* **DESCRIPTION OF THE TASK**
Return the lines that run from the line containing "I am back at" through the end of the entries, both ends included. Leave out all pictures.

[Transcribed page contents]
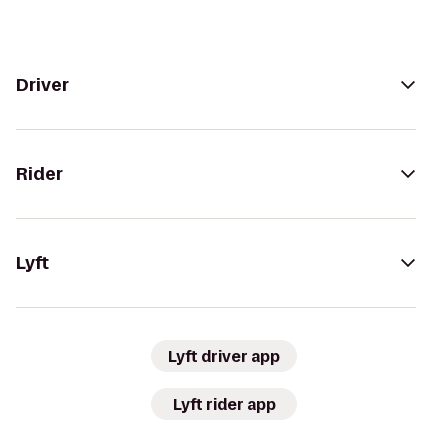
Driver
Rider
Lyft
Lyft driver app
Lyft rider app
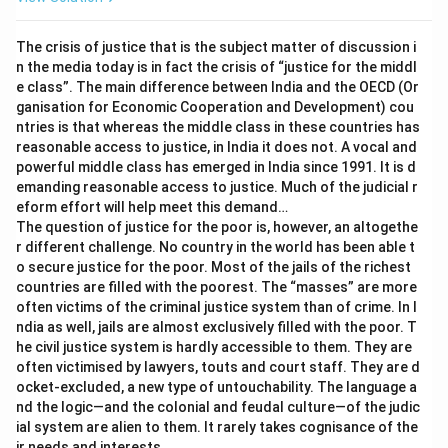
The crisis of justice that is the subject matter of discussion i
n the media today is in fact the crisis of “justice for the middl
e class”. The main difference between India and the OECD (Or
ganisation for Economic Cooperation and Development) cou
ntries is that whereas the middle class in these countries has
reasonable access to justice, in India it does not. A vocal and
powerful middle class has emerged in India since 1991. It is d
emanding reasonable access to justice. Much of the judicial r
eform effort will help meet this demand…
The question of justice for the poor is, however, an altogethe
r different challenge. No country in the world has been able t
o secure justice for the poor. Most of the jails of the richest
countries are filled with the poorest. The “masses” are more
often victims of the criminal justice system than of crime. In I
ndia as well, jails are almost exclusively filled with the poor. T
he civil justice system is hardly accessible to them. They are
often victimised by lawyers, touts and court staff. They are d
ocket-excluded, a new type of untouchability. The language a
nd the logic—and the colonial and feudal culture—of the judic
ial system are alien to them. It rarely takes cognisance of the
ir needs and interests.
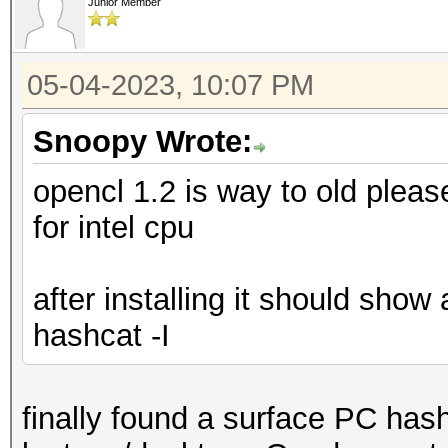
Junior Member
05-04-2023, 10:07 PM
Snoopy Wrote:
opencl 1.2 is way to old plea
for intel cpu
after installing it should show
hashcat -I
finally found a surface PC has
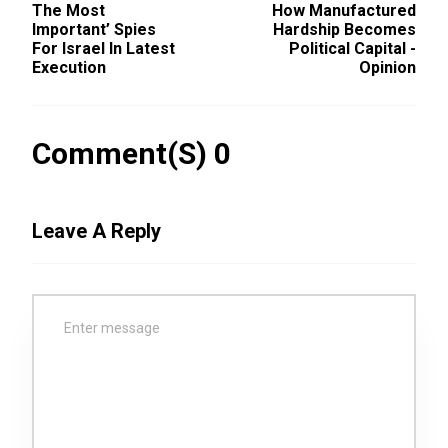
The Most
How Manufactured
Important’ Spies
Hardship Becomes
For Israel In Latest
Political Capital -
Execution
Opinion
Comment(s) 0
Leave A Reply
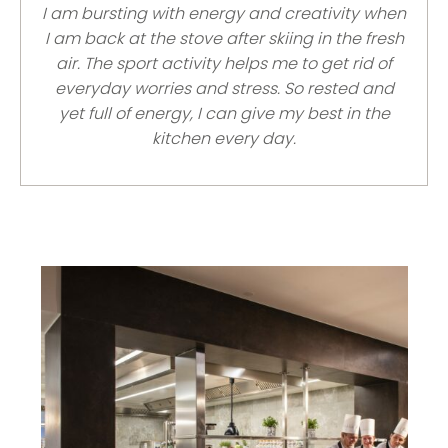
I am bursting with energy and creativity when
I am back at the stove after skiing in the fresh
air. The sport activity helps me to get rid of
everyday worries and stress. So rested and
yet full of energy, I can give my best in the
kitchen every day.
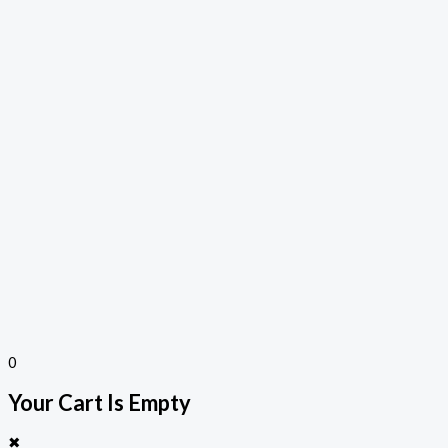
0
Your Cart Is Empty
✖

* **SOLUTION TO THE PROBLEM**
I am back at the stove after skiing in the fresh
air. The sport activity helps me to get rid of
everyday worries and stress. So rested and
yet full of energy, I can give my best in the
kitchen every day.
0
Your Cart Is Empty
✖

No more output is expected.